──────── RECORDS TO USE
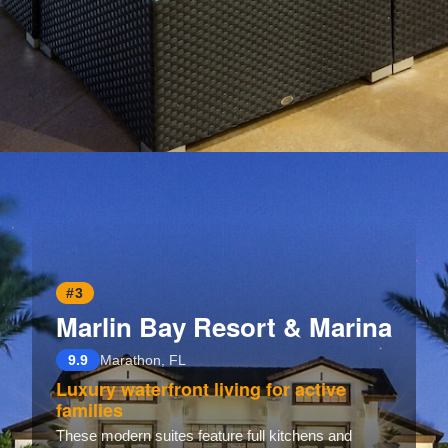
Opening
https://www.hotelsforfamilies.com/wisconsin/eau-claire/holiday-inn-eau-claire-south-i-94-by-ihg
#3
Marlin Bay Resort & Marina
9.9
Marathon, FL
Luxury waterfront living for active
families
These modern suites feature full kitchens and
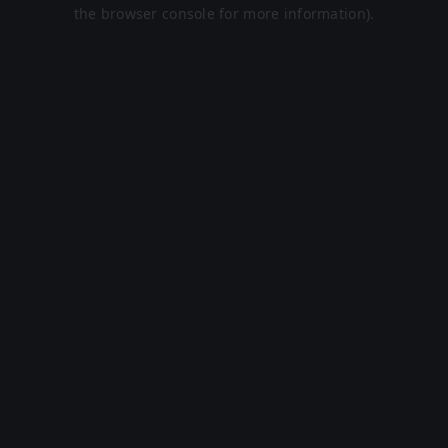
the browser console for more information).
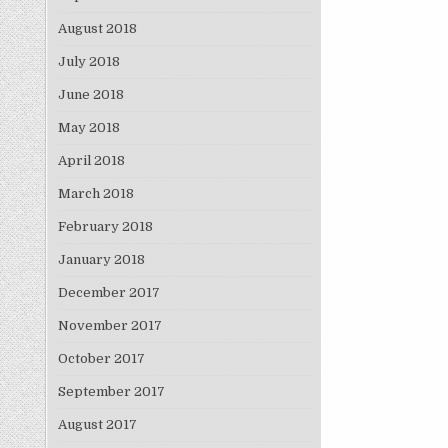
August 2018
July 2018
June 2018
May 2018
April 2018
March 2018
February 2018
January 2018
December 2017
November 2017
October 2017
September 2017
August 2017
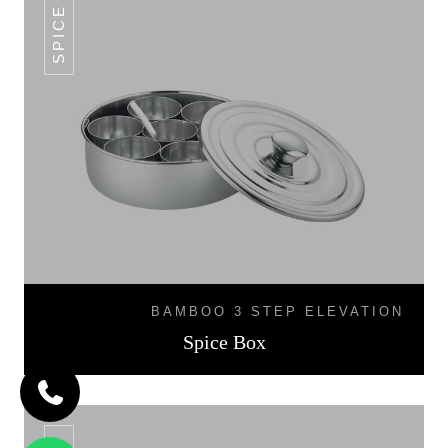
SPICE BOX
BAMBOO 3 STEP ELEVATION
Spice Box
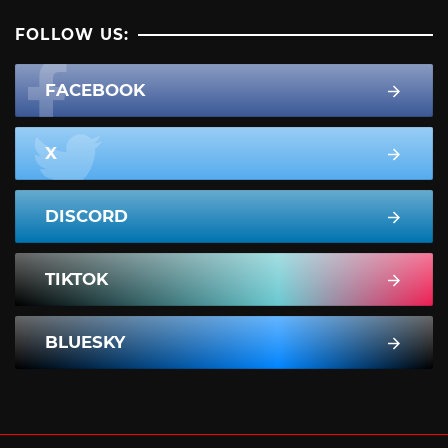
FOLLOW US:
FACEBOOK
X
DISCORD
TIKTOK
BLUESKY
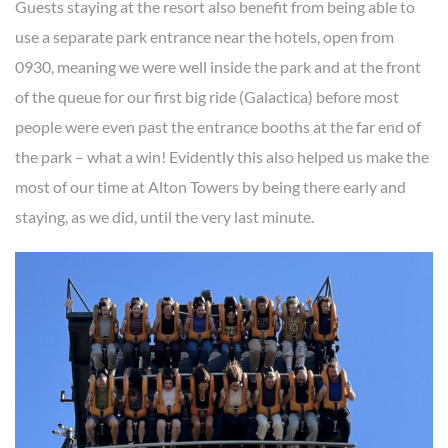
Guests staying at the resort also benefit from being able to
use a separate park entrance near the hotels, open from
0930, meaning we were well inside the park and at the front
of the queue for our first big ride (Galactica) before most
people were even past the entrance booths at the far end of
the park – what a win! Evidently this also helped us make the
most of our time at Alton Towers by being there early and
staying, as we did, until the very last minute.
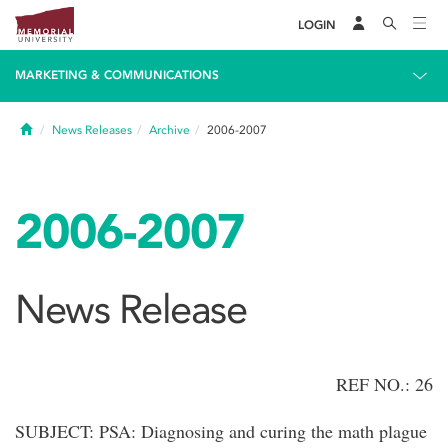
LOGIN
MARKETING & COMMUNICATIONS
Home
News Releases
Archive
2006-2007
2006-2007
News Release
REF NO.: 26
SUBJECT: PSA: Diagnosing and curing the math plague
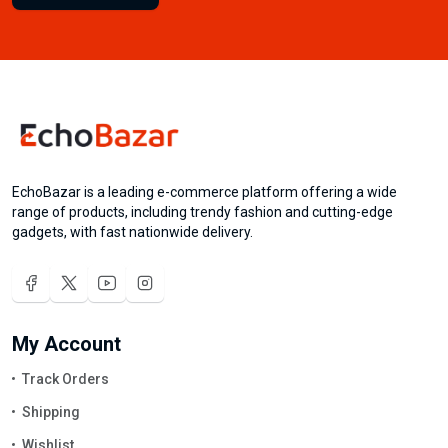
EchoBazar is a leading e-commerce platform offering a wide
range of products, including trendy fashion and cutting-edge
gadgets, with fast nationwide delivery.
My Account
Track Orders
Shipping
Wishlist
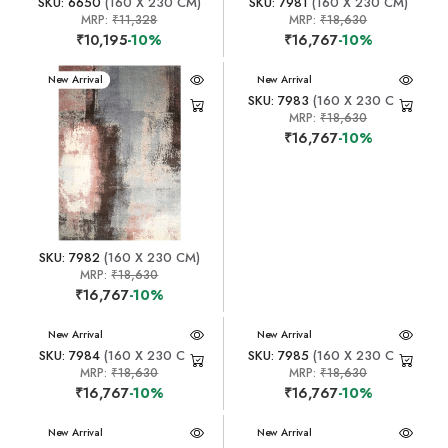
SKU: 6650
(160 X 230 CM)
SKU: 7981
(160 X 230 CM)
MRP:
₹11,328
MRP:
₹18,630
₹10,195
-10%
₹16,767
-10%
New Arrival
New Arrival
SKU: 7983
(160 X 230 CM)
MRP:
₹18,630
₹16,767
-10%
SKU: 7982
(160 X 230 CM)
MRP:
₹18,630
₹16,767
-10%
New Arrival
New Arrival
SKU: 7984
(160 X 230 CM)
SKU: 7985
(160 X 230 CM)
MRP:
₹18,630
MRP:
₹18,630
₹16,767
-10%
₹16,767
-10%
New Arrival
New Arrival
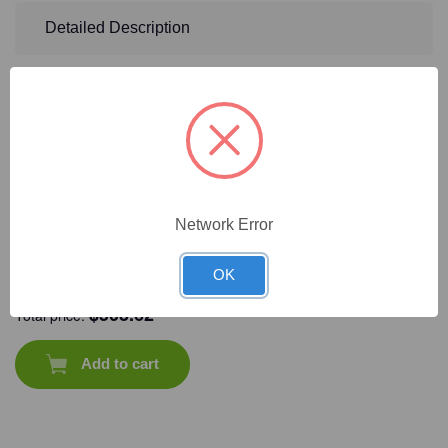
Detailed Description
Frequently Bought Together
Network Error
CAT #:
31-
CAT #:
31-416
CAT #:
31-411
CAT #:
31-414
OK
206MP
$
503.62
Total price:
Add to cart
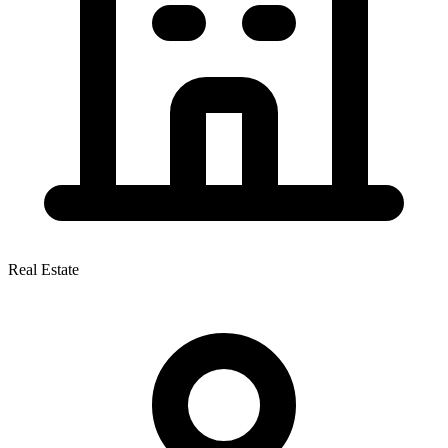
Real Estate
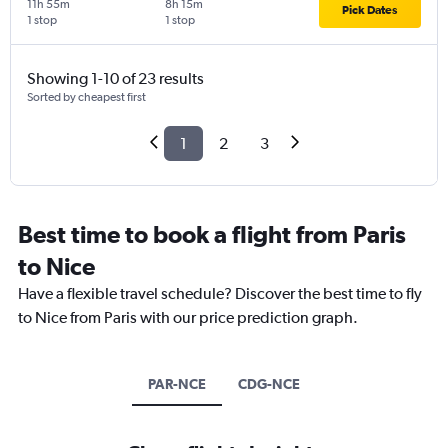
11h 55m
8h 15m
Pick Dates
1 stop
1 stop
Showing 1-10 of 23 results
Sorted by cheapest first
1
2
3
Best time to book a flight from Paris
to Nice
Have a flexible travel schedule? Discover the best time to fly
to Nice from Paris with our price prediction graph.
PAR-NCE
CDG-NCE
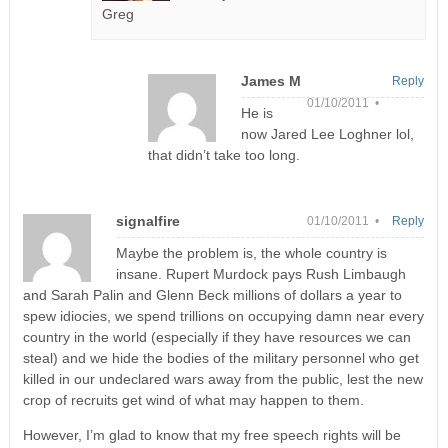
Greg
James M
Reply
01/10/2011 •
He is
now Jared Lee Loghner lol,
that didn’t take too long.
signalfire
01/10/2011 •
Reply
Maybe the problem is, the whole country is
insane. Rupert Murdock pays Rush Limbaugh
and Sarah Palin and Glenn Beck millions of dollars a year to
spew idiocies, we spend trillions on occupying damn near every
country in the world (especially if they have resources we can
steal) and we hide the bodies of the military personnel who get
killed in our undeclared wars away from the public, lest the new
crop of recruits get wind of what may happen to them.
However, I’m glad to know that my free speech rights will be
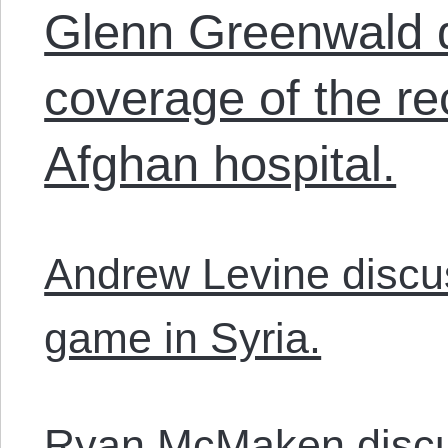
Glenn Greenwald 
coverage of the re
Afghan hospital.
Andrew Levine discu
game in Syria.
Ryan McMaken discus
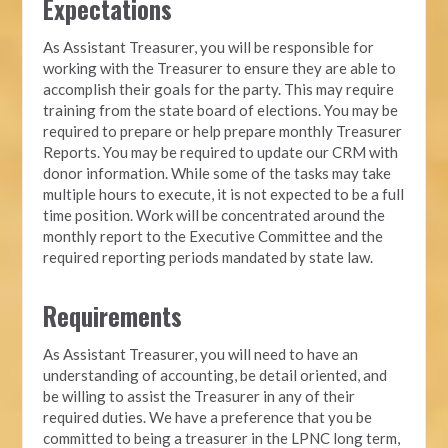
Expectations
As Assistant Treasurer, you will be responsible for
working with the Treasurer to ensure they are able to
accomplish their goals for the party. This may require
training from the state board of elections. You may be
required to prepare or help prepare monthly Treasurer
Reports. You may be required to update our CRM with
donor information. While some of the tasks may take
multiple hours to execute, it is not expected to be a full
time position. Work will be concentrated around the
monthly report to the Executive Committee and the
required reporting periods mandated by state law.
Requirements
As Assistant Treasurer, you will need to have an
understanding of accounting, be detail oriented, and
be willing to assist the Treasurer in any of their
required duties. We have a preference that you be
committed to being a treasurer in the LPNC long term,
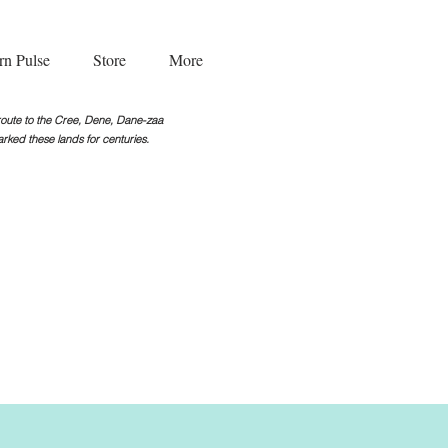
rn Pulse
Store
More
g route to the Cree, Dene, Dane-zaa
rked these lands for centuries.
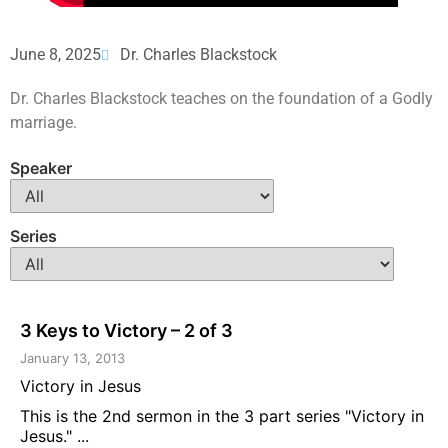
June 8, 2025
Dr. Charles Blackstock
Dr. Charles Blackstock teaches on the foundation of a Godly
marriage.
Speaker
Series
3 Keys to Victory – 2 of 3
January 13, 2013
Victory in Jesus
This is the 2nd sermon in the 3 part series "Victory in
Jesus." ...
────────────────
→ DIRECTIONS FOR THIS TASK: Output all data exactly, omitting images.

→ OUTPUT BELOW:
Opening
https://www.hotelsforfamilies.com/wisconsin/eau-claire/holiday-inn-eau-claire-south-i-94-by-ihg
#3
Marlin Bay Resort & Marina
9.9
Marathon, FL
Luxury waterfront living for active
families
These modern suites feature full kitchens and
the browser console for more information).
August 2018
July 2018
June 2018
May 2018
April 2018
March 2018
February 2018
January 2018
December 2017
November 2017
October 2017
September 2017
August 2017
SPICE BOX
BAMBOO 3 STEP ELEVATION
Spice Box
FOLLOW US:
FACEBOOK
X
DISCORD
TIKTOK
BLUESKY
Guests staying at the resort also benefit from being able to
use a separate park entrance near the hotels, open from
0930, meaning we were well inside the park and at the front
of the queue for our first big ride (Galactica) before most
people were even past the entrance booths at the far end of
the park – what a win! Evidently this also helped us make the
most of our time at Alton Towers by being there early and
staying, as we did, until the very last minute.
LOGIN
MARKETING & COMMUNICATIONS
Home
News Releases
Archive
2006-2007
2006-2007
News Release
REF NO.: 26
SUBJECT: PSA: Diagnosing and curing the math plague
EchoBazar is a leading e-commerce platform offering a wide
range of products, including trendy fashion and cutting-edge
gadgets, with fast nationwide delivery.
My Account
Track Orders
Shipping
Wishlist
SKU: 6650
(160 X 230 CM)
SKU: 7981
(160 X 230 CM)
MRP:
₹11,328
MRP:
₹18,630
₹10,195
-10%
₹16,767
-10%
New Arrival
New Arrival
SKU: 7983
(160 X 230 CM)
MRP:
₹18,630
₹16,767
-10%
SKU: 7982
(160 X 230 CM)
MRP:
₹18,630
₹16,767
-10%
New Arrival
New Arrival
SKU: 7984
(160 X 230 CM)
SKU: 7985
(160 X 230 CM)
MRP:
₹18,630
MRP:
₹18,630
₹16,767
-10%
₹16,767
-10%
New Arrival
New Arrival
Detailed Description
Frequently Bought Together
Network Error
CAT #:
31-
CAT #:
31-416
CAT #:
31-411
CAT #:
31-414
OK
206MP
$
503.62
Total price:
Add to cart
Real Estate
11h 55m
8h 15m
Pick Dates
1 stop
1 stop
Showing 1-10 of 23 results
Sorted by cheapest first
1
2
3
Best time to book a flight from Paris
to Nice
Have a flexible travel schedule? Discover the best time to fly
to Nice from Paris with our price prediction graph.
PAR-NCE
CDG-NCE
Greg
James M
Reply
01/10/2011 •
He is
now Jared Lee Loghner lol,
that didn’t take too long.
signalfire
01/10/2011 •
Reply
Maybe the problem is, the whole country is
insane. Rupert Murdock pays Rush Limbaugh
and Sarah Palin and Glenn Beck millions of dollars a year to
spew idiocies, we spend trillions on occupying damn near every
country in the world (especially if they have resources we can
steal) and we hide the bodies of the military personnel who get
killed in our undeclared wars away from the public, lest the new
crop of recruits get wind of what may happen to them.
However, I’m glad to know that my free speech rights will be
Glenn Greenwald 
coverage of the re
Afghan hospital.
Andrew Levine discu
game in Syria.
Ryan McMaken discus
Expectations
As Assistant Treasurer, you will be responsible for
working with the Treasurer to ensure they are able to
accomplish their goals for the party. This may require
training from the state board of elections. You may be
required to prepare or help prepare monthly Treasurer
Reports. You may be required to update our CRM with
donor information. While some of the tasks may take
multiple hours to execute, it is not expected to be a full
time position. Work will be concentrated around the
monthly report to the Executive Committee and the
required reporting periods mandated by state law.
Requirements
As Assistant Treasurer, you will need to have an
understanding of accounting, be detail oriented, and
be willing to assist the Treasurer in any of their
required duties. We have a preference that you be
committed to being a treasurer in the LPNC long term,
rn Pulse
Store
More
g route to the Cree, Dene, Dane-zaa
rked these lands for centuries.
June 8, 2025
Dr. Charles Blackstock
Dr. Charles Blackstock teaches on the foundation of a Godly
marriage.
Speaker
Series
3 Keys to Victory – 2 of 3
January 13, 2013
Victory in Jesus
This is the 2nd sermon in the 3 part series "Victory in
Jesus." ...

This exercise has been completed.